Creating a connection to Azure Data Lake gen2 with Databricks
Essential in the Big Data universe, data lakes can be used in Azure. However, it is absolutely imperative to configure the service correctly to use it on a scalable and sustainable manner.
This article describes how to use Service Principal to integrate the authentication between Databricks and Data Lake and take the most out of these tools.
The creation of a Data Lake and the possibility of delivering value for businesses from a single database storage location via data processing tools, such as Databricks (Spark “as service”), is one of the most discussed topics today in the IT and Big Data universe.
In the Azure environment, this can be done by creating a Data Lake using Azure Data Lake gen2 (ADLS) and processing gigabytes or even petabytes using a scalable architecture with Azure Databricks (ADB).
How to create a connection to ADLS gen2 with Azure Databricks?

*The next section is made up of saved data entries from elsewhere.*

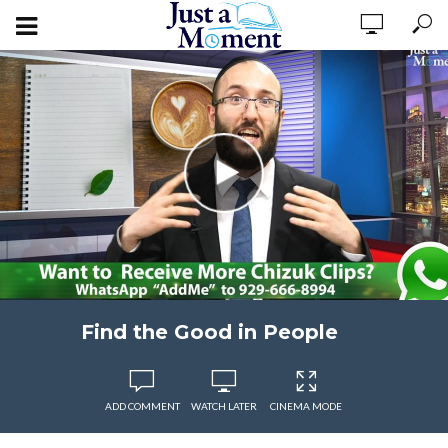
Find the Good in People
ADD COMMENT
WATCH LATER
CINEMA MODE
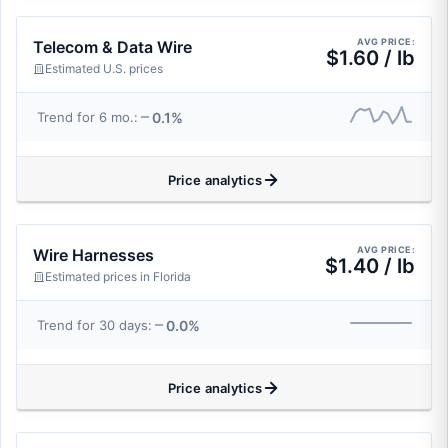
AVG PRICE:
Telecom & Data Wire
$1.60 / lb
Estimated U.S. prices
0.1%
Trend for 6 mo.:
Price analytics
AVG PRICE:
Wire Harnesses
$1.40 / lb
Estimated prices in Florida
0.0%
Trend for 30 days:
Price analytics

What’s the best practice? How to ensure the security of your Data Lake?
First, let’s understand these tools better.
ADLS gen2 an ADB
- The ADLS gen2 is a “resource” of the Azure storage account that can be enabled at the time the account is created via the “hierarchical namespaces” flag.
- ADB is Databricks’ unified analytics platform that runs on Azure infrastructure, that is, all of its resources are similar to a standard implementation of Databricks. However, because it is enabled in Azure, its infrastructure is created on the account level see for additional details.
How do they communicate?
Basically, there are two ways to authenticate the connection between ADB and ADLS:
- Passthrough: The user’s credentials are sent from ADB to ADLS. To access the service, the user should have all necessary permissions. It is important to highlight that the permissions in ADLS can be associated with IAM (RBAC) and/or ACL.
- OAuth: An “application login” is configured on Databricks’s cluster or section and sent to ADLS so that all ADB’s users with this configuration will use the same parameters to access ADLS.
Accordingly, the options can be used in different ways.
The Passthrough can be used both in standard clusters – as single-user – and in high concurrency clusters for complete data teams, but it has several limitations.
For example, it is not possible to use ADB’s ACL (which is different from ADLS’ ACL), which allows to control permissions in objects of the “data” resource, with “GRANTs” and “DENYs” see for additional information nor Azure Data Factory authentication.
Yet OAuth has fewer limitations, but two hurdles:
- A far more complex configuration.
- Managing “groups” is also a bit more complex because it deals with the authentication of “apps” and not “people.”
Understanding the OAuth
Despite more complex, the OAuth connection has fewer limitations. Basically, it can be used in two ways:
- ADLS token-based authentication: we do not recommend this method, especially in a productive environment as the access via token provides users with “unlimited” access to ADLS.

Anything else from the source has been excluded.